(Provided data)

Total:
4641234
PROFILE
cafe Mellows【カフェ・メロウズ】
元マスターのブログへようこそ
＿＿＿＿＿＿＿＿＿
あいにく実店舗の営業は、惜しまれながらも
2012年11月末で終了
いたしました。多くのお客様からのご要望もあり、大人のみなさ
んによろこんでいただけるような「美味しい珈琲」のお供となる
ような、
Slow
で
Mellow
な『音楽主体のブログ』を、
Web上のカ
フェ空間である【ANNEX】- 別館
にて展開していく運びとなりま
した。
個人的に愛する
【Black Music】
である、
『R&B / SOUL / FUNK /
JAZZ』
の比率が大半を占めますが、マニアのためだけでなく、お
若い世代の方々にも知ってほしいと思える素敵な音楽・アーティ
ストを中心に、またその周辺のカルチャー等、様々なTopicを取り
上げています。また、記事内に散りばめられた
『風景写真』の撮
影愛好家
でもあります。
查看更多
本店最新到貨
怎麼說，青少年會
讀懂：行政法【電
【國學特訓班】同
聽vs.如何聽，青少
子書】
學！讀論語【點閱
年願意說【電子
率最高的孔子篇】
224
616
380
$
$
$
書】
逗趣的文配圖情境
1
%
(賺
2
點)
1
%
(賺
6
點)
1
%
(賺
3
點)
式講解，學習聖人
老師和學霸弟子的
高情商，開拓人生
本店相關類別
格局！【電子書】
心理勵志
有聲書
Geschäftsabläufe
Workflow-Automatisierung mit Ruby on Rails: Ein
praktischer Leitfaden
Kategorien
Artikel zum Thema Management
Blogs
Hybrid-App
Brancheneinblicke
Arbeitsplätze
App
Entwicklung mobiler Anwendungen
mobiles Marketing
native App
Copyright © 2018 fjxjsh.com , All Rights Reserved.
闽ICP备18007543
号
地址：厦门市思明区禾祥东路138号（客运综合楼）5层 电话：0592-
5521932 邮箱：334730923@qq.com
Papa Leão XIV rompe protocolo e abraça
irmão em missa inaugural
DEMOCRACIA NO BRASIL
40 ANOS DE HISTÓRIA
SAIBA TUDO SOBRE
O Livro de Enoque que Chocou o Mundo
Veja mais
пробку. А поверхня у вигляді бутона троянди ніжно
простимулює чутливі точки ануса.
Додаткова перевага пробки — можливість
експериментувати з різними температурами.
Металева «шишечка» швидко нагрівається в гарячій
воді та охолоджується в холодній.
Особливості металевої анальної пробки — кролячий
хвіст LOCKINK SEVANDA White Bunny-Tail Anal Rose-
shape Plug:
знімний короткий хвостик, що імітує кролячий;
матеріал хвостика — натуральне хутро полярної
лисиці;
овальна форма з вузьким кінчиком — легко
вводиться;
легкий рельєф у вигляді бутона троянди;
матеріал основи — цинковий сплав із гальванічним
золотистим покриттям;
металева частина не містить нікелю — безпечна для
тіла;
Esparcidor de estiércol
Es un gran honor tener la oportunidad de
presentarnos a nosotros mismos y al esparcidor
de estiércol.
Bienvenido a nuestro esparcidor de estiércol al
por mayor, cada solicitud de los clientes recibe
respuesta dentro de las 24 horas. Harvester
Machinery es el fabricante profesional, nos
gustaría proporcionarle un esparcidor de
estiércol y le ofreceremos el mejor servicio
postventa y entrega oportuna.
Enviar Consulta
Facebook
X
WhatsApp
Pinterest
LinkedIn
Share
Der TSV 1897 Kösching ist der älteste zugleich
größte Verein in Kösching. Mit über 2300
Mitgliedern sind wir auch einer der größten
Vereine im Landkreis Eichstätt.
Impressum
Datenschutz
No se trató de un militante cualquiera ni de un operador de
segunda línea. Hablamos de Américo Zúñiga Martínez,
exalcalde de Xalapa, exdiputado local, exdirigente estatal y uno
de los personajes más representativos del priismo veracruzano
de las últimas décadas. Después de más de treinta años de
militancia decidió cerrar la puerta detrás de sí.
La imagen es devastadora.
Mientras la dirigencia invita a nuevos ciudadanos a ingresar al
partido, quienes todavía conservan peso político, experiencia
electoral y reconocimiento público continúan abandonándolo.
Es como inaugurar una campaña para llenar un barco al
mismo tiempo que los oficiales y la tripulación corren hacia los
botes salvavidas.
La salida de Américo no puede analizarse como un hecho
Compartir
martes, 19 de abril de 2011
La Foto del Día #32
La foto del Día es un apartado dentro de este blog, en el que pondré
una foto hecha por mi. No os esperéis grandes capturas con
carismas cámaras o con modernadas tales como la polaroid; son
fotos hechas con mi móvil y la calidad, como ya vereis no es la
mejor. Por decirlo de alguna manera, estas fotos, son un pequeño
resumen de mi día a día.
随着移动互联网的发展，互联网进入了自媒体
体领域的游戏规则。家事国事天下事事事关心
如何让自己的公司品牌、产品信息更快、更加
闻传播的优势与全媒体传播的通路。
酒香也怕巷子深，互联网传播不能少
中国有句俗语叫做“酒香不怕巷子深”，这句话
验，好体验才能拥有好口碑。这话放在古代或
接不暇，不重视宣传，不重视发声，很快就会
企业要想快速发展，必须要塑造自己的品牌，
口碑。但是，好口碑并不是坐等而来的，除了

(End Provided data)

What to do: Please set down all of the data above again, matching it exactly.

Final answer:
Total:
4641234
PROFILE
cafe Mellows【カフェ・メロウズ】
元マスターのブログへようこそ
＿＿＿＿＿＿＿＿＿
あいにく実店舗の営業は、惜しまれながらも
2012年11月末で終了
いたしました。多くのお客様からのご要望もあり、大人のみなさ
んによろこんでいただけるような「美味しい珈琲」のお供となる
ような、
Slow
で
Mellow
な『音楽主体のブログ』を、
Web上のカ
フェ空間である【ANNEX】- 別館
にて展開していく運びとなりま
した。
個人的に愛する
【Black Music】
である、
『R&B / SOUL / FUNK /
JAZZ』
の比率が大半を占めますが、マニアのためだけでなく、お
若い世代の方々にも知ってほしいと思える素敵な音楽・アーティ
ストを中心に、またその周辺のカルチャー等、様々なTopicを取り
上げています。また、記事内に散りばめられた
『風景写真』の撮
影愛好家
でもあります。
查看更多
本店最新到貨
怎麼說，青少年會
讀懂：行政法【電
【國學特訓班】同
聽vs.如何聽，青少
子書】
學！讀論語【點閱
年願意說【電子
率最高的孔子篇】
224
616
380
$
$
$
書】
逗趣的文配圖情境
1
%
(賺
2
點)
1
%
(賺
6
點)
1
%
(賺
3
點)
式講解，學習聖人
老師和學霸弟子的
高情商，開拓人生
本店相關類別
格局！【電子書】
心理勵志
有聲書
Geschäftsabläufe
Workflow-Automatisierung mit Ruby on Rails: Ein
praktischer Leitfaden
Kategorien
Artikel zum Thema Management
Blogs
Hybrid-App
Brancheneinblicke
Arbeitsplätze
App
Entwicklung mobiler Anwendungen
mobiles Marketing
native App
Copyright © 2018 fjxjsh.com , All Rights Reserved.
闽ICP备18007543
号
地址：厦门市思明区禾祥东路138号（客运综合楼）5层 电话：0592-
5521932 邮箱：334730923@qq.com
Papa Leão XIV rompe protocolo e abraça
irmão em missa inaugural
DEMOCRACIA NO BRASIL
40 ANOS DE HISTÓRIA
SAIBA TUDO SOBRE
O Livro de Enoque que Chocou o Mundo
Veja mais
пробку. А поверхня у вигляді бутона троянди ніжно
простимулює чутливі точки ануса.
Додаткова перевага пробки — можливість
експериментувати з різними температурами.
Металева «шишечка» швидко нагрівається в гарячій
воді та охолоджується в холодній.
Особливості металевої анальної пробки — кролячий
хвіст LOCKINK SEVANDA White Bunny-Tail Anal Rose-
shape Plug:
знімний короткий хвостик, що імітує кролячий;
матеріал хвостика — натуральне хутро полярної
лисиці;
овальна форма з вузьким кінчиком — легко
вводиться;
легкий рельєф у вигляді бутона троянди;
матеріал основи — цинковий сплав із гальванічним
золотистим покриттям;
металева частина не містить нікелю — безпечна для
тіла;
Esparcidor de estiércol
Es un gran honor tener la oportunidad de
presentarnos a nosotros mismos y al esparcidor
de estiércol.
Bienvenido a nuestro esparcidor de estiércol al
por mayor, cada solicitud de los clientes recibe
respuesta dentro de las 24 horas. Harvester
Machinery es el fabricante profesional, nos
gustaría proporcionarle un esparcidor de
estiércol y le ofreceremos el mejor servicio
postventa y entrega oportuna.
Enviar Consulta
Facebook
X
WhatsApp
Pinterest
LinkedIn
Share
Der TSV 1897 Kösching ist der älteste zugleich
größte Verein in Kösching. Mit über 2300
Mitgliedern sind wir auch einer der größten
Vereine im Landkreis Eichstätt.
Impressum
Datenschutz
No se trató de un militante cualquiera ni de un operador de
segunda línea. Hablamos de Américo Zúñiga Martínez,
exalcalde de Xalapa, exdiputado local, exdirigente estatal y uno
de los personajes más representativos del priismo veracruzano
de las últimas décadas. Después de más de treinta años de
militancia decidió cerrar la puerta detrás de sí.
La imagen es devastadora.
Mientras la dirigencia invita a nuevos ciudadanos a ingresar al
partido, quienes todavía conservan peso político, experiencia
electoral y reconocimiento público continúan abandonándolo.
Es como inaugurar una campaña para llenar un barco al
mismo tiempo que los oficiales y la tripulación corren hacia los
botes salvavidas.
La salida de Américo no puede analizarse como un hecho
Compartir
martes, 19 de abril de 2011
La Foto del Día #32
La foto del Día es un apartado dentro de este blog, en el que pondré
una foto hecha por mi. No os esperéis grandes capturas con
carismas cámaras o con modernadas tales como la polaroid; son
fotos hechas con mi móvil y la calidad, como ya vereis no es la
mejor. Por decirlo de alguna manera, estas fotos, son un pequeño
resumen de mi día a día.
随着移动互联网的发展，互联网进入了自媒体
体领域的游戏规则。家事国事天下事事事关心
如何让自己的公司品牌、产品信息更快、更加
闻传播的优势与全媒体传播的通路。
酒香也怕巷子深，互联网传播不能少
中国有句俗语叫做“酒香不怕巷子深”，这句话
验，好体验才能拥有好口碑。这话放在古代或
接不暇，不重视宣传，不重视发声，很快就会
企业要想快速发展，必须要塑造自己的品牌，
口碑。但是，好口碑并不是坐等而来的，除了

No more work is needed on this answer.